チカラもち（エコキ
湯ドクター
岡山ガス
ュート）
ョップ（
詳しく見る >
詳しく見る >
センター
########
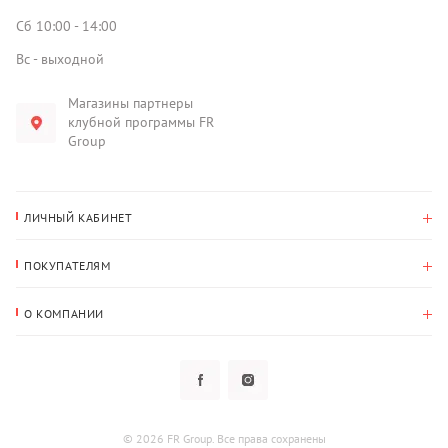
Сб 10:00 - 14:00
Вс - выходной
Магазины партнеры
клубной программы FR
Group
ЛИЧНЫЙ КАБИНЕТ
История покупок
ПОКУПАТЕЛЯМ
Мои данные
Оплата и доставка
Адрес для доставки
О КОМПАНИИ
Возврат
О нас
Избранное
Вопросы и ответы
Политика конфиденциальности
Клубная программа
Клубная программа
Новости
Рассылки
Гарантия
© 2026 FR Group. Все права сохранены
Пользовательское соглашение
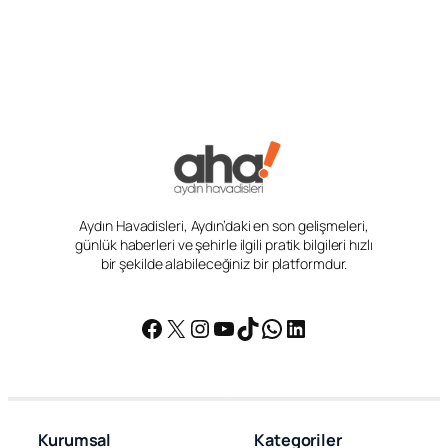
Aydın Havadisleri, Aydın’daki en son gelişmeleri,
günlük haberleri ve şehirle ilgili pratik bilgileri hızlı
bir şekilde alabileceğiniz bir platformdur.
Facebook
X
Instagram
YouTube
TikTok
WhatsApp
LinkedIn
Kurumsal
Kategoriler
########
The output is the stretch above from the line with "Сб 10:00 - 14:00" through the line with "Aydın Havadisleri, Aydın’daki", copied word for word with both ends kept and every picture dropped.

Сб 10:00 - 14:00
Вс - выходной
Магазины партнеры
клубной программы FR
Group
ЛИЧНЫЙ КАБИНЕТ
История покупок
ПОКУПАТЕЛЯМ
Мои данные
Оплата и доставка
Адрес для доставки
О КОМПАНИИ
Возврат
О нас
Избранное
Вопросы и ответы
Политика конфиденциальности
Клубная программа
Клубная программа
Новости
Рассылки
Гарантия
© 2026 FR Group. Все права сохранены
Пользовательское соглашение
Aydın Havadisleri, Aydın’daki en son gelişmeleri,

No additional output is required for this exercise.